Now, when I look back at how this all started, it feels simple in hindsight. Not easy, but simple. I was a retired father with time on his hands and memories he did not want to lose. I did not set out to change myself. I just followed a quiet pull and trusted it would lead somewhere worthwhile.

Writing has become a way of keeping company with my own life. I do not rush through moments anymore, even the small ones. I notice how a morning light hits the kitchen table, how a voice sounds different over the phone when someone is tired, how certain thoughts show up again and again asking to be acknowledged.

I still feel unsure sometimes. I still reread things and wonder if they say what I meant them to say. But that uncertainty does not stop me the way it once did. It feels like part of the process now, not a sign that I should turn back.

When people ask why I keep doing this, I struggle to explain it clearly. It is not about getting better or being seen. It is about staying present. About letting the years I have lived speak instead of letting them blur together quietly.

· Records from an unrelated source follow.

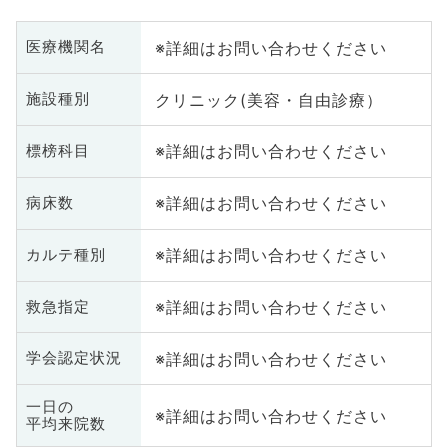
※詳細はお問い合わせください
医療機関名
クリニック(美容・自由診療）
施設種別
※詳細はお問い合わせください
標榜科目
※詳細はお問い合わせください
病床数
※詳細はお問い合わせください
カルテ種別
※詳細はお問い合わせください
救急指定
※詳細はお問い合わせください
学会認定状況
一日の
※詳細はお問い合わせください
平均来院数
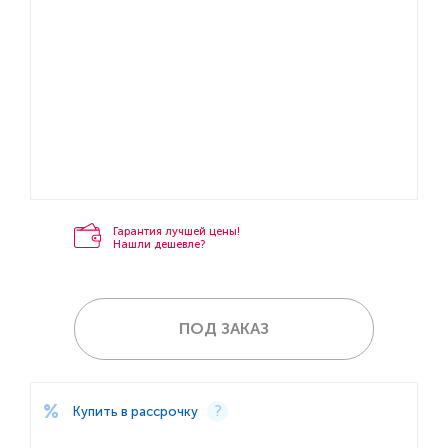
Гарантия лучшей цены!
Нашли дешевле?
ПОД ЗАКАЗ
Купить в рассрочку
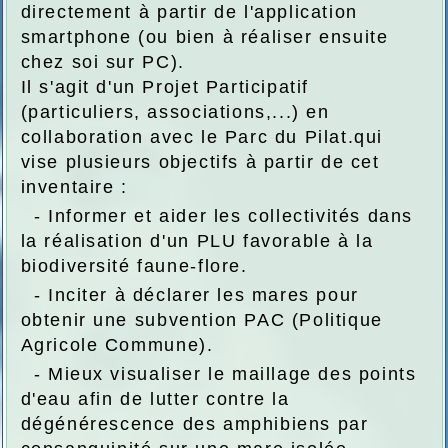
directement à partir de l'application
smartphone (ou bien à réaliser ensuite
chez soi sur PC).
Il s'agit d'un Projet Participatif
(particuliers, associations,...) en
collaboration avec le Parc du Pilat.qui
vise plusieurs objectifs à partir de cet
inventaire :
- Informer et aider les collectivités dans
la réalisation d'un PLU favorable à la
biodiversité faune-flore.
- Inciter à déclarer les mares pour
obtenir une subvention PAC (Politique
Agricole Commune).
- Mieux visualiser le maillage des points
d'eau afin de lutter contre la
dégénérescence des amphibiens par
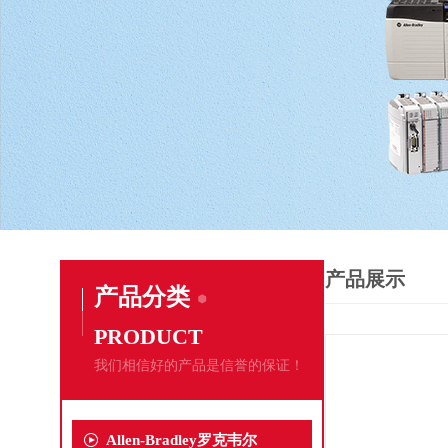
产品展示
产品分类
PRODUCT
我们相信好的产品是信誉的保证！
Allen-Bradley罗克韦尔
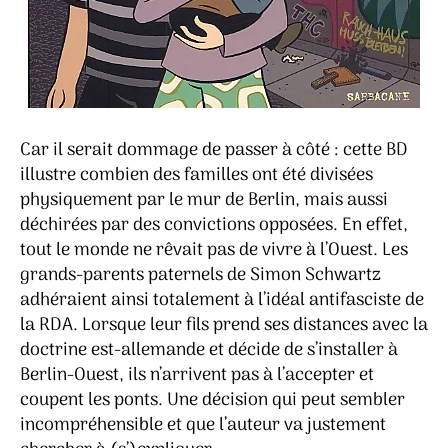
Car il serait dommage de passer à côté : cette BD
illustre combien des familles ont été divisées
physiquement par le mur de Berlin, mais aussi
déchirées par des convictions opposées. En effet,
tout le monde ne rêvait pas de vivre à l’Ouest. Les
grands-parents paternels de Simon Schwartz
adhéraient ainsi totalement à l’idéal antifasciste de
la RDA. Lorsque leur fils prend ses distances avec la
doctrine est-allemande et décide de s’installer à
Berlin-Ouest, ils n’arrivent pas à l’accepter et
coupent les ponts. Une décision qui peut sembler
incompréhensible et que l’auteur va justement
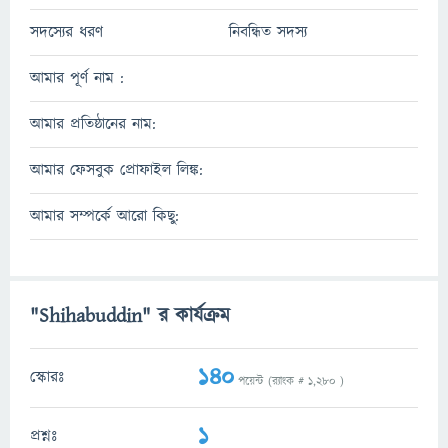
সদস্যের ধরণ
নিবন্ধিত সদস্য
আমার পূর্ণ নাম :
আমার প্রতিষ্ঠানের নাম:
আমার ফেসবুক প্রোফাইল লিঙ্ক:
আমার সম্পর্কে আরো কিছু:
"Shihabuddin" র কার্যক্রম
140
স্কোরঃ
পয়েন্ট (র‌্যাংক #
1,280
)
1
প্রশ্নঃ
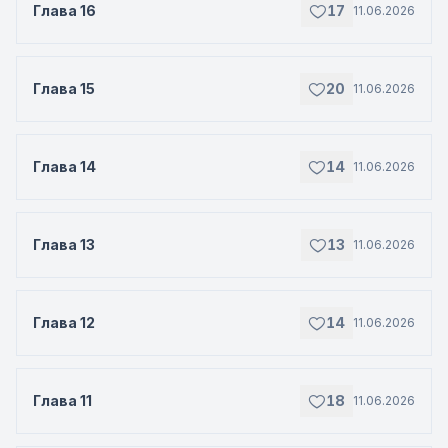
Глава 16
17
11.06.2026
Глава 15
20
11.06.2026
Глава 14
14
11.06.2026
Глава 13
13
11.06.2026
Глава 12
14
11.06.2026
Глава 11
18
11.06.2026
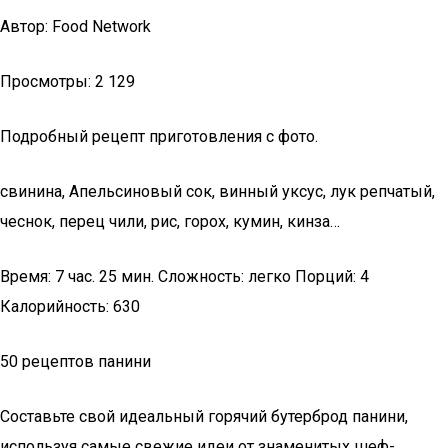
Автор: Food Network
Просмотры: 2 129
Подробный рецепт приготовления с фото.
свинина, Апельсиновый сок, винный уксус, лук репчатый,
чеснок, перец чили, рис, горох, кумин, кинза…
Время: 7 час. 25 мин. Сложность: легко Порций: 4
Калорийность: 630
50 рецептов панини
Составьте свой идеальный горячий бутерброд панини,
используя самые свежие идеи от знаменитых шеф-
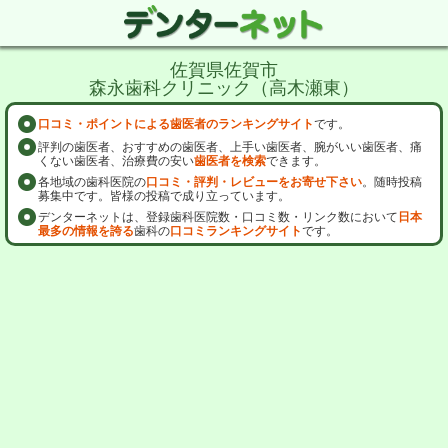
佐賀県佐賀市
森永歯科クリニック（高木瀬東）
口コミ・ポイントによる歯医者のランキングサイト
です。
評判の歯医者、おすすめの歯医者、上手い歯医者、腕がいい歯医者、痛
くない歯医者、治療費の安い
歯医者を検索
できます。
各地域の歯科医院の
口コミ・評判・レビューをお寄せ下さい
。随時投稿
募集中です。皆様の投稿で成り立っています。
デンターネットは、登録歯科医院数・口コミ数・リンク数において
日本
最多の情報を誇る
歯科の
口コミランキングサイト
です。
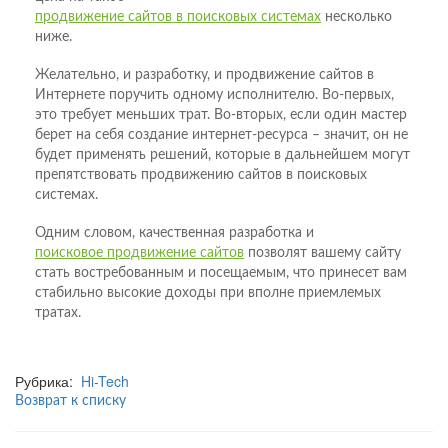
продвижение сайтов в поисковых системах
несколько
ниже.
Желательно, и разработку, и продвижение сайтов в
Интернете поручить одному исполнителю. Во-первых,
это требует меньших трат. Во-вторых, если один мастер
берет на себя создание интернет-ресурса – значит, он не
будет применять решений, которые в дальнейшем могут
препятствовать продвижению сайтов в поисковых
системах.
Одним словом, качественная разработка и
поисковое продвижение сайтов
позволят вашему сайту
стать востребованным и посещаемым, что принесет вам
стабильно высокие доходы при вполне приемлемых
тратах.
Рубрика:
Hi-Tech
Возврат к списку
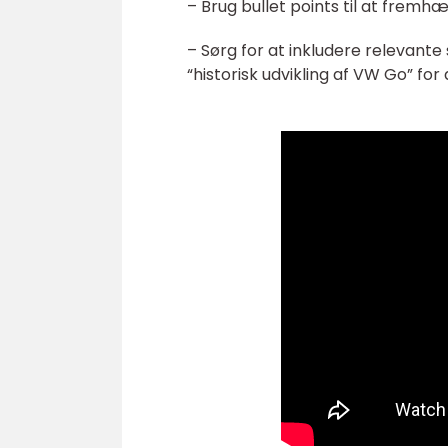
– Brug bullet points til at frem
– Sørg for at inkludere relevante
“historisk udvikling af VW Go” fo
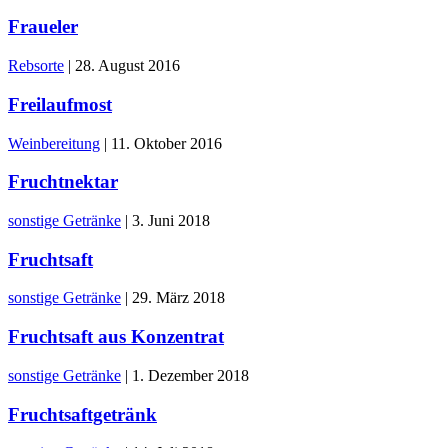
Fraueler
Rebsorte
|
28. August 2016
Freilaufmost
Weinbereitung
|
11. Oktober 2016
Fruchtnektar
sonstige Getränke
|
3. Juni 2018
Fruchtsaft
sonstige Getränke
|
29. März 2018
Fruchtsaft aus Konzentrat
sonstige Getränke
|
1. Dezember 2018
Fruchtsaftgetränk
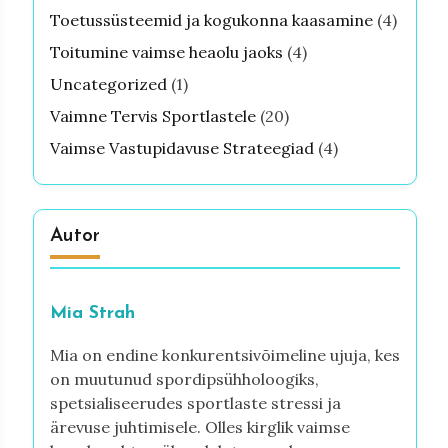
Toetussüsteemid ja kogukonna kaasamine
(4)
Toitumine vaimse heaolu jaoks
(4)
Uncategorized
(1)
Vaimne Tervis Sportlastele
(20)
Vaimse Vastupidavuse Strateegiad
(4)
Autor
Mia Strah
Mia on endine konkurentsivõimeline ujuja, kes
on muutunud spordipsühholoogiks,
spetsialiseerudes sportlaste stressi ja
ärevuse juhtimisele. Olles kirglik vaimse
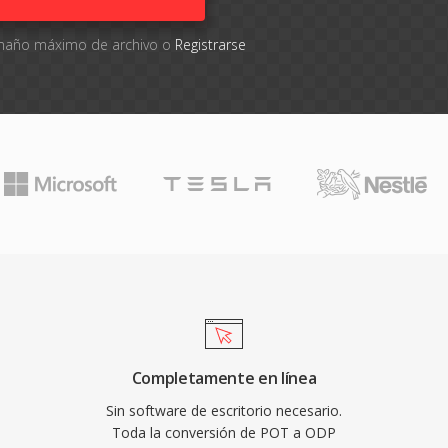
tamaño máximo de archivo o
Registrarse
Completamente en línea
Sin software de escritorio necesario.
Toda la conversión de POT a ODP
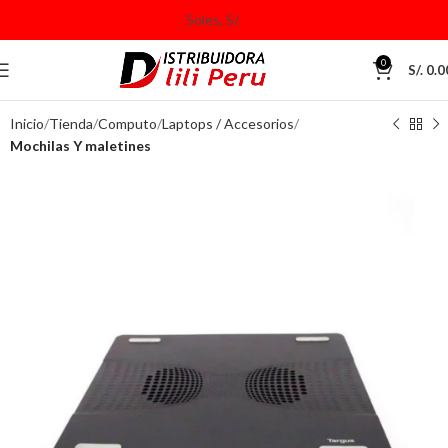
0
S/.
0.0
Inicio
Tienda
Computo
Laptops / Accesorios
Mochilas Y maletines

I have learned that to write a poem does not require confidence first. It creates confidence slowly, through showing up and paying attention. Through letting words be imperfect and honest and unfinished when they need to be.

What I treasure most is how this has changed my relationship with memory. The past no longer feels like something sealed away. It feels accessible, touchable, and still useful. I can visit it without getting stuck there.

I do not know how long I will keep writing this way. Maybe it will evolve into something else. Maybe it will stay exactly as it is. Either way feels fine to me now. I am no longer measuring it against anything.

This was never about finding a new identity after retirement. It was about recognizing the one I already had and giving it room to breathe. Writing simply gave me a language for that.

If there is one thing I have learned, it is that ordinary lives hold more than we think. They ask only that we pay attention long enough to hear them. I am glad I finally did.